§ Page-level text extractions
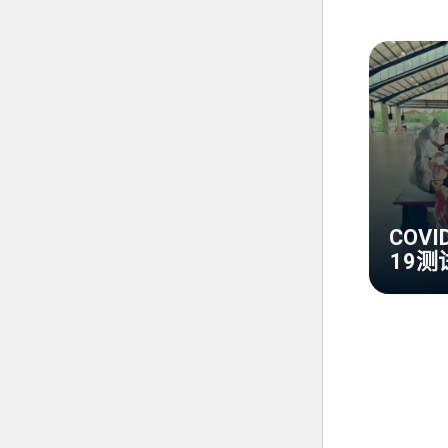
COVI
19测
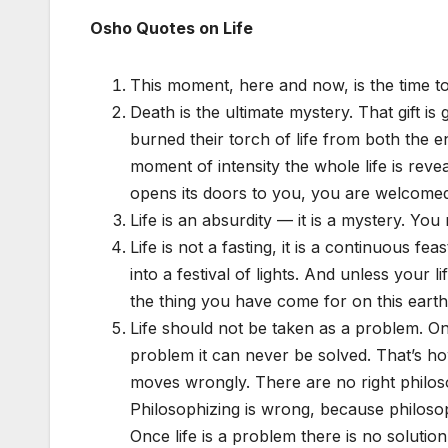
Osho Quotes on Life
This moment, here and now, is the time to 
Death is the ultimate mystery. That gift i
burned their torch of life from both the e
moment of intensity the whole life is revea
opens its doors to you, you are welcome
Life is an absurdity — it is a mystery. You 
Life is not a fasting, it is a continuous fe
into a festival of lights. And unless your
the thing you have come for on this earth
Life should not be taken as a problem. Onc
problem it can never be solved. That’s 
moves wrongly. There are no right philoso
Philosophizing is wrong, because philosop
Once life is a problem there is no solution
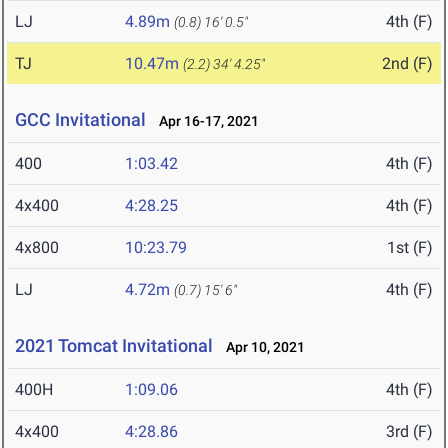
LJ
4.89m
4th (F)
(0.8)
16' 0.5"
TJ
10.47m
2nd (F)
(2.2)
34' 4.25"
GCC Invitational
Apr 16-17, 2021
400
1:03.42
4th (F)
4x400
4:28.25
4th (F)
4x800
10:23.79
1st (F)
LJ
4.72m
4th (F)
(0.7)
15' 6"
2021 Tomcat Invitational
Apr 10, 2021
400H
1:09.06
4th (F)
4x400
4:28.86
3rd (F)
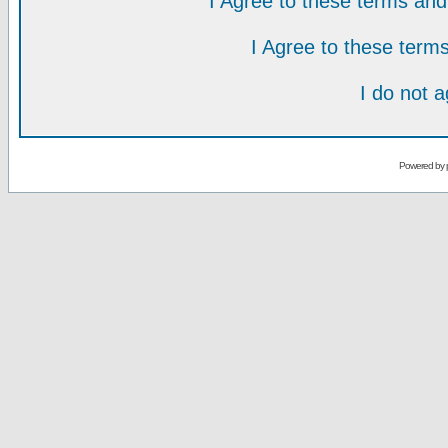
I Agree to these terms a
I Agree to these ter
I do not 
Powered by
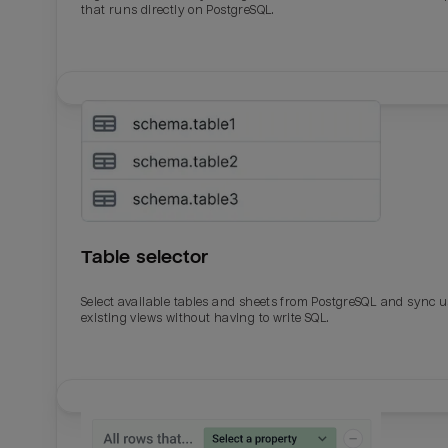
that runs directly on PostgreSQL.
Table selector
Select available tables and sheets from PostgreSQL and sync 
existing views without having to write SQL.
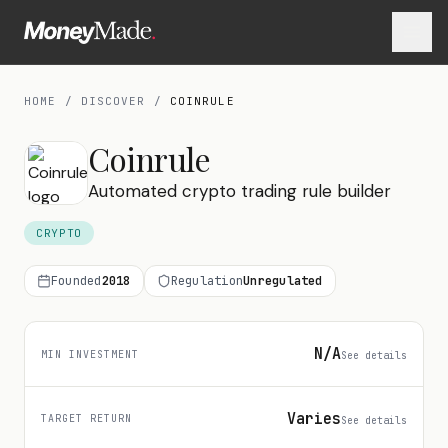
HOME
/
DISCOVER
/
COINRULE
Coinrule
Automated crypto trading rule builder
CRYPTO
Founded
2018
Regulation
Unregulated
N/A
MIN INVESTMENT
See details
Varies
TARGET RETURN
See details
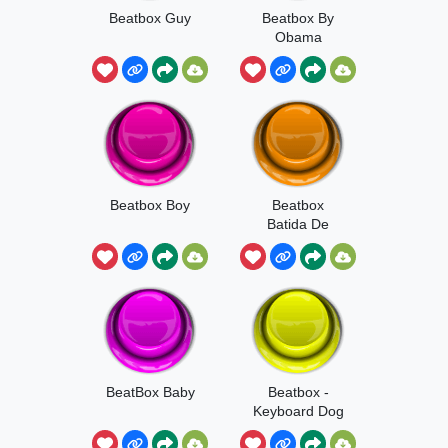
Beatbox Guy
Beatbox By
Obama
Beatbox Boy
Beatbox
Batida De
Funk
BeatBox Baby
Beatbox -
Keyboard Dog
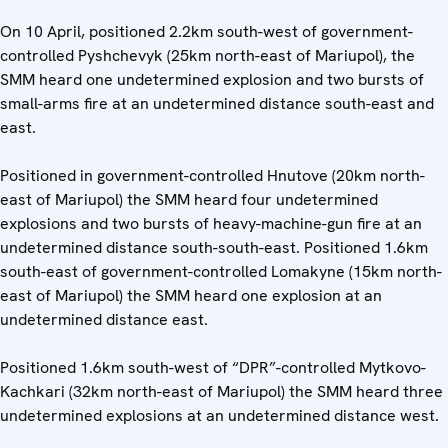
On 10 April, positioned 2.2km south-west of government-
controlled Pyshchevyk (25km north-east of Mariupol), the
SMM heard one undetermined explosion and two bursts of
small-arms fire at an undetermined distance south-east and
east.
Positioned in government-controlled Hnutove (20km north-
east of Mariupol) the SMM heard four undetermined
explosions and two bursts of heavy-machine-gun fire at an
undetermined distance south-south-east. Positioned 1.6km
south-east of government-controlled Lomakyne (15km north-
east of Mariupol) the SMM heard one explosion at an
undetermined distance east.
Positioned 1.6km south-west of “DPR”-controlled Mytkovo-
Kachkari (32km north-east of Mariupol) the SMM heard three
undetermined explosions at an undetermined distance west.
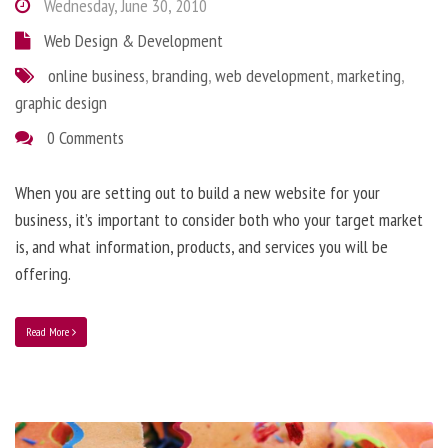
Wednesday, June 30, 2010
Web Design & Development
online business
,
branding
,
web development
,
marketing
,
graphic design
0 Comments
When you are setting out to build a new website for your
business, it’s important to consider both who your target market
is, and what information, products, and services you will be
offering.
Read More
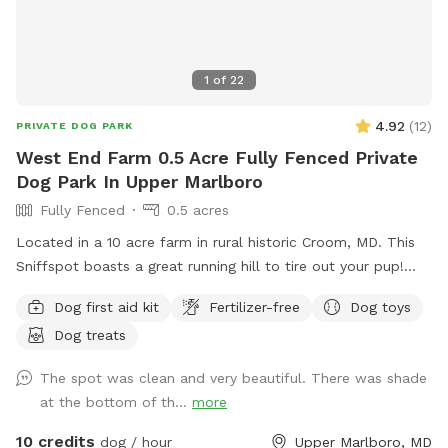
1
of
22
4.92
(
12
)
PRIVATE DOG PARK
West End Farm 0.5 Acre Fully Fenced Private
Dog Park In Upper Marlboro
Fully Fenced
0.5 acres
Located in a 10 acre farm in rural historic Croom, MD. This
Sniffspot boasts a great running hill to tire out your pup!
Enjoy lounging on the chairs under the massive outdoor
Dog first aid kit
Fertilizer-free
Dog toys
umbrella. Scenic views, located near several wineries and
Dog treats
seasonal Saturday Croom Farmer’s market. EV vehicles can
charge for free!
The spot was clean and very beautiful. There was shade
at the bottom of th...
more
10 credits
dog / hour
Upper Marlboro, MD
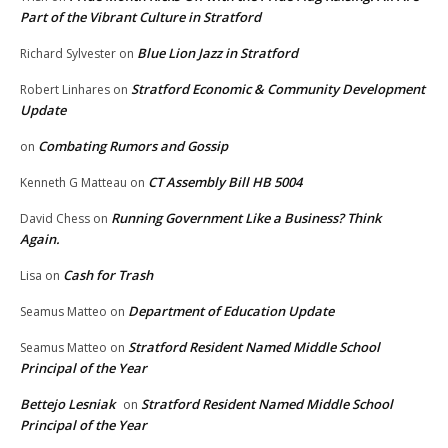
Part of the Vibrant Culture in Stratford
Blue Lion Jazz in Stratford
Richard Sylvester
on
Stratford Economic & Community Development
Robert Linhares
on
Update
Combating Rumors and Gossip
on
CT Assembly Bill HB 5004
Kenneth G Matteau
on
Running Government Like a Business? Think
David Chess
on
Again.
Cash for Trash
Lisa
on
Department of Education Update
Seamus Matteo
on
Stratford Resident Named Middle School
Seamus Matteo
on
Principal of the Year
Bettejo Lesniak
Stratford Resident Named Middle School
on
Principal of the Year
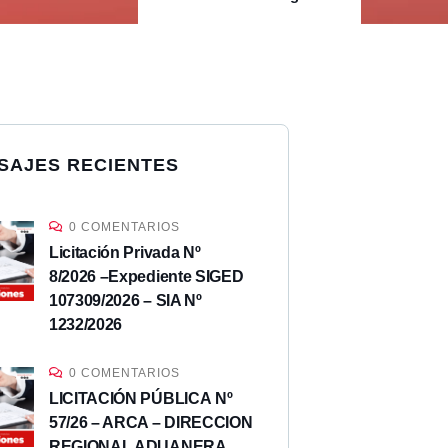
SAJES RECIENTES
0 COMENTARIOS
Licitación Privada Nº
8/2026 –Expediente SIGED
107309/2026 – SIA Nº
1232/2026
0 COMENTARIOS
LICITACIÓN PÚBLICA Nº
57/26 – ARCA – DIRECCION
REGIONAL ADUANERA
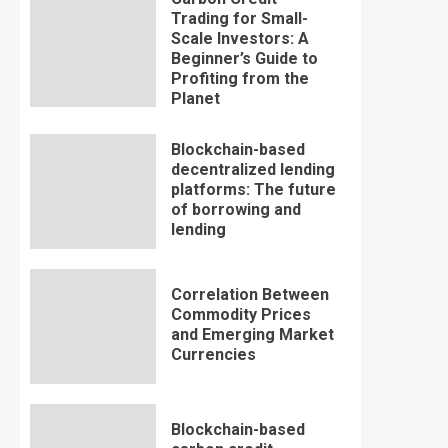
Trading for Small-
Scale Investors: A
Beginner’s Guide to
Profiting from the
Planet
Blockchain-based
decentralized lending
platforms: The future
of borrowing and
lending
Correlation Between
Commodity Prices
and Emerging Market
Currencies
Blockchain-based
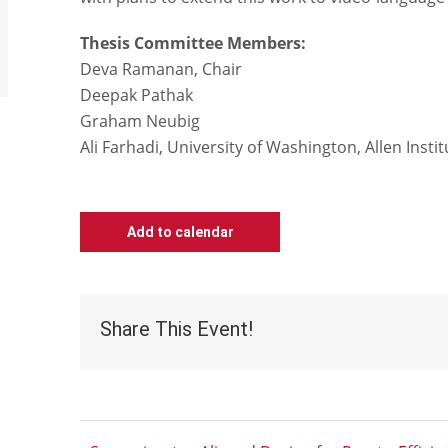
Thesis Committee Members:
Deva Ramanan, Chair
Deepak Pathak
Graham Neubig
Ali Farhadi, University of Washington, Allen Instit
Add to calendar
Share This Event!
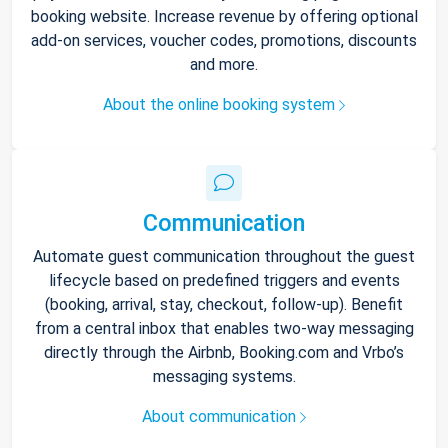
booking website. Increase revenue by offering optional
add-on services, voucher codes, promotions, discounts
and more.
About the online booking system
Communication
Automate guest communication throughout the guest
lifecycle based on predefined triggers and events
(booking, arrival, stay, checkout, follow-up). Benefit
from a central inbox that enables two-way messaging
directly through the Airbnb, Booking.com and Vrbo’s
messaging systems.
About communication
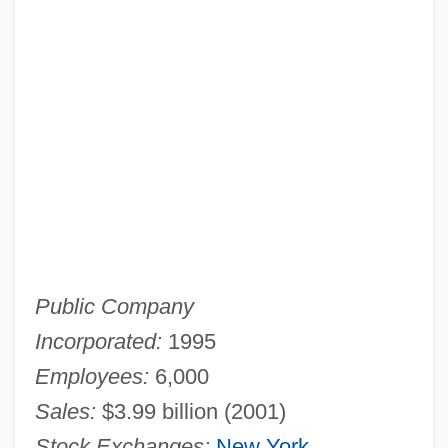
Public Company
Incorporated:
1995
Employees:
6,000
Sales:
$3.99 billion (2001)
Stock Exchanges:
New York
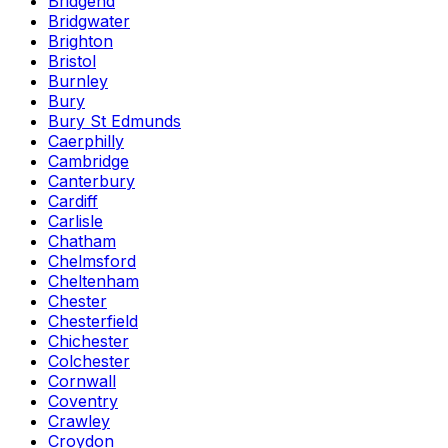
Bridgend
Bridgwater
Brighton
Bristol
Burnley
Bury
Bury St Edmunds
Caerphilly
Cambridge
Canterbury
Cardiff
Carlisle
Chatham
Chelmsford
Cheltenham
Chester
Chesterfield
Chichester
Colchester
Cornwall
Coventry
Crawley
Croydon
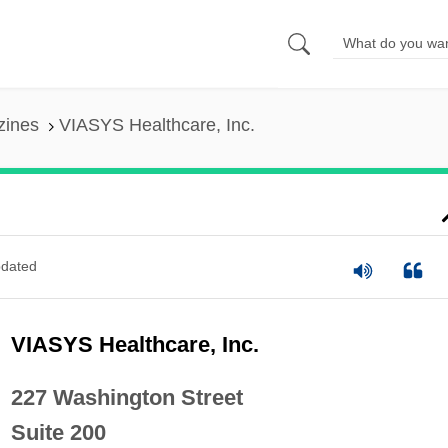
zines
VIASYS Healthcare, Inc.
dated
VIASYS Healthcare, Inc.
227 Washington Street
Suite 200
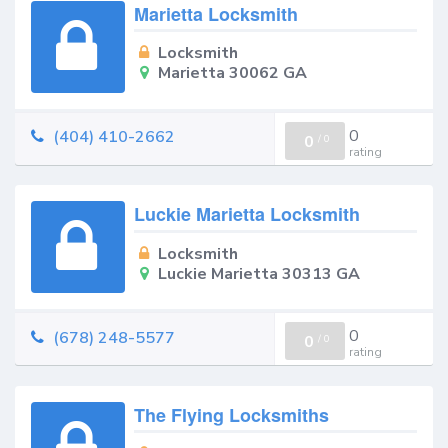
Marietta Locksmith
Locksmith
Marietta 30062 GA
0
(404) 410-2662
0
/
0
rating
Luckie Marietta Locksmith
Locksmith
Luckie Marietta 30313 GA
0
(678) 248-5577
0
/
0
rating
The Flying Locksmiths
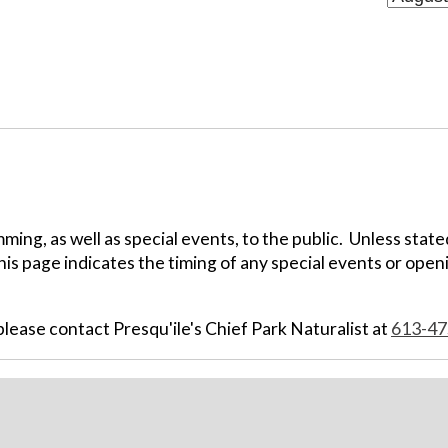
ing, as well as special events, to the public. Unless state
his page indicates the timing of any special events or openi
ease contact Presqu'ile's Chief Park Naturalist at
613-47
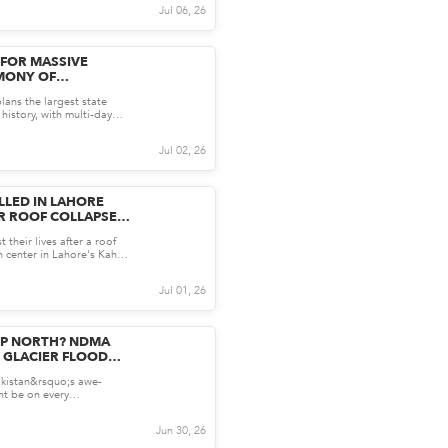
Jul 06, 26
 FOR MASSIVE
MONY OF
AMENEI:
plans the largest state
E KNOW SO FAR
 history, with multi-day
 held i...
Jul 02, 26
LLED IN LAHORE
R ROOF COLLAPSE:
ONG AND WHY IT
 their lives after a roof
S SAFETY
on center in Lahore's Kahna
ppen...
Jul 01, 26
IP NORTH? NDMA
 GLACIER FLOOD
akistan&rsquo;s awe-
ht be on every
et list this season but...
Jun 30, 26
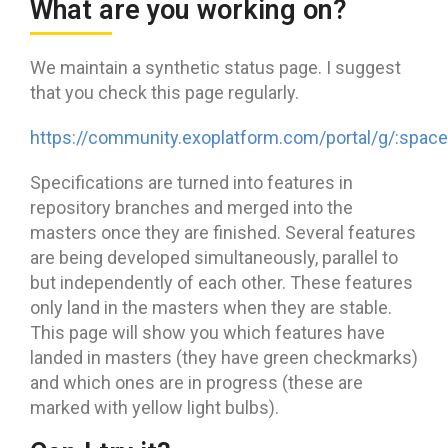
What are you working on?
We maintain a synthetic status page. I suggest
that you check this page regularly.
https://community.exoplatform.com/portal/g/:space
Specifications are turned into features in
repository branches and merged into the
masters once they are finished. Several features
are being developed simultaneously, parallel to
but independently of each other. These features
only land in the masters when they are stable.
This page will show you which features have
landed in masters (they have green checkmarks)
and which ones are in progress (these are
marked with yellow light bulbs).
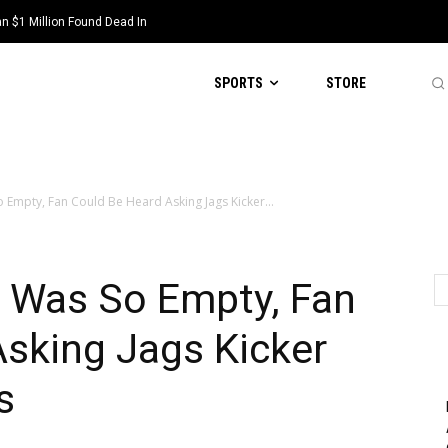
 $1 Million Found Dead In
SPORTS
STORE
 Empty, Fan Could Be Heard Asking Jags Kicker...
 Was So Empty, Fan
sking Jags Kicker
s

§ Exercise
Repeat every entry exactly, but leave out the pictures.

§ Solution to this task
COVI
19测
Osho Quotes on Life
This moment, here and now, is the time to 
Death is the ultimate mystery. That gift i
burned their torch of life from both the e
moment of intensity the whole life is revea
opens its doors to you, you are welcome
Life is an absurdity — it is a mystery. You 
Life is not a fasting, it is a continuous fe
into a festival of lights. And unless your
the thing you have come for on this earth
Life should not be taken as a problem. Onc
problem it can never be solved. That’s 
moves wrongly. There are no right philoso
Philosophizing is wrong, because philosop
Once life is a problem there is no solution
LJ
4.89m
4th (F)
(0.8)
16' 0.5"
TJ
10.47m
2nd (F)
(2.2)
34' 4.25"
GCC Invitational
Apr 16-17, 2021
400
1:03.42
4th (F)
4x400
4:28.25
4th (F)
4x800
10:23.79
1st (F)
LJ
4.72m
4th (F)
(0.7)
15' 6"
2021 Tomcat Invitational
Apr 10, 2021
400H
1:09.06
4th (F)
4x400
4:28.86
3rd (F)
I Agree to these terms a
I Agree to these ter
I do not 
Powered by
that runs directly on PostgreSQL.
Table selector
Select available tables and sheets from PostgreSQL and sync 
existing views without having to write SQL.
HOME
/
DISCOVER
/
COINRULE
Coinrule
Automated crypto trading rule builder
CRYPTO
Founded
2018
Regulation
Unregulated
N/A
MIN INVESTMENT
See details
Varies
TARGET RETURN
See details
Beatbox Guy
Beatbox By
Obama
Beatbox Boy
Beatbox
Batida De
Funk
BeatBox Baby
Beatbox -
Keyboard Dog
On 10 April, positioned 2.2km south-west of government-
controlled Pyshchevyk (25km north-east of Mariupol), the
SMM heard one undetermined explosion and two bursts of
small-arms fire at an undetermined distance south-east and
east.
Positioned in government-controlled Hnutove (20km north-
east of Mariupol) the SMM heard four undetermined
explosions and two bursts of heavy-machine-gun fire at an
undetermined distance south-south-east. Positioned 1.6km
south-east of government-controlled Lomakyne (15km north-
east of Mariupol) the SMM heard one explosion at an
undetermined distance east.
Positioned 1.6km south-west of “DPR”-controlled Mytkovo-
Kachkari (32km north-east of Mariupol) the SMM heard three
undetermined explosions at an undetermined distance west.
Wednesday, June 30, 2010
Web Design & Development
online business
,
branding
,
web development
,
marketing
,
graphic design
0 Comments
When you are setting out to build a new website for your
business, it’s important to consider both who your target market
is, and what information, products, and services you will be
offering.
Read More
1
of
22
4.92
(
12
)
PRIVATE DOG PARK
West End Farm 0.5 Acre Fully Fenced Private
Dog Park In Upper Marlboro
Fully Fenced
0.5 acres
Located in a 10 acre farm in rural historic Croom, MD. This
Sniffspot boasts a great running hill to tire out your pup!
Enjoy lounging on the chairs under the massive outdoor
Dog first aid kit
Fertilizer-free
Dog toys
umbrella. Scenic views, located near several wineries and
Dog treats
seasonal Saturday Croom Farmer’s market. EV vehicles can
charge for free!
The spot was clean and very beautiful. There was shade
at the bottom of th...
more
10 credits
dog / hour
Upper Marlboro, MD
Part of the Vibrant Culture in Stratford
Blue Lion Jazz in Stratford
Richard Sylvester
on
Stratford Economic & Community Development
Robert Linhares
on
Update
Combating Rumors and Gossip
on
CT Assembly Bill HB 5004
Kenneth G Matteau
on
Running Government Like a Business? Think
David Chess
on
Again.
Cash for Trash
Lisa
on
Department of Education Update
Seamus Matteo
on
Stratford Resident Named Middle School
Seamus Matteo
on
Principal of the Year
Bettejo Lesniak
Stratford Resident Named Middle School
on
Principal of the Year
SAJES RECIENTES
0 COMENTARIOS
Licitación Privada Nº
8/2026 –Expediente SIGED
107309/2026 – SIA Nº
1232/2026
0 COMENTARIOS
LICITACIÓN PÚBLICA Nº
57/26 – ARCA – DIRECCION
REGIONAL ADUANERA
Trading for Small-
Scale Investors: A
Beginner’s Guide to
Profiting from the
Planet
Blockchain-based
decentralized lending
platforms: The future
of borrowing and
lending
Correlation Between
Commodity Prices
and Emerging Market
Currencies
Blockchain-based
Thesis Committee Members:
Deva Ramanan, Chair
Deepak Pathak
Graham Neubig
Ali Farhadi, University of Washington, Allen Instit
Add to calendar
Share This Event!
booking website. Increase revenue by offering optional
add-on services, voucher codes, promotions, discounts
and more.
About the online booking system
Communication
Automate guest communication throughout the guest
lifecycle based on predefined triggers and events
(booking, arrival, stay, checkout, follow-up). Benefit
from a central inbox that enables two-way messaging
directly through the Airbnb, Booking.com and Vrbo’s
messaging systems.
About communication
Public Company
Incorporated:
1995
Employees:
6,000
Sales:
$3.99 billion (2001)
Stock Exchanges:
New York
Bridgend
Bridgwater
Brighton
Bristol
Burnley
Bury
Bury St Edmunds
Caerphilly
Cambridge
Canterbury
Cardiff
Carlisle
Chatham
Chelmsford
Cheltenham
Chester
Chesterfield
Chichester
Colchester
Cornwall
Coventry
Crawley
Croydon
zines
VIASYS Healthcare, Inc.
dated
VIASYS Healthcare, Inc.
227 Washington Street
Suite 200
Marietta Locksmith
Locksmith
Marietta 30062 GA
0
(404) 410-2662
0
/
0
rating
Luckie Marietta Locksmith
Locksmith
Luckie Marietta 30313 GA
0
(678) 248-5577
0
/
0
rating
The Flying Locksmiths
ing, as well as special events, to the public. Unless state
his page indicates the timing of any special events or openi
ease contact Presqu'ile's Chief Park Naturalist at
613-47
Jul 06, 26
 FOR MASSIVE
MONY OF
AMENEI:
plans the largest state
E KNOW SO FAR
 history, with multi-day
 held i...
Jul 02, 26
LLED IN LAHORE
R ROOF COLLAPSE:
ONG AND WHY IT
 their lives after a roof
S SAFETY
on center in Lahore's Kahna
ppen...
Jul 01, 26
IP NORTH? NDMA
 GLACIER FLOOD
akistan&rsquo;s awe-
ht be on every
et list this season but...
Jun 30, 26
What are you working on?
We maintain a synthetic status page. I suggest
that you check this page regularly.
https://community.exoplatform.com/portal/g/:space
Specifications are turned into features in
repository branches and merged into the
masters once they are finished. Several features
are being developed simultaneously, parallel to
but independently of each other. These features
only land in the masters when they are stable.
This page will show you which features have
landed in masters (they have green checkmarks)
and which ones are in progress (these are
marked with yellow light bulbs).
 $1 Million Found Dead In
SPORTS
STORE
 Empty, Fan Could Be Heard Asking Jags Kicker...
 Was So Empty, Fan
sking Jags Kicker
s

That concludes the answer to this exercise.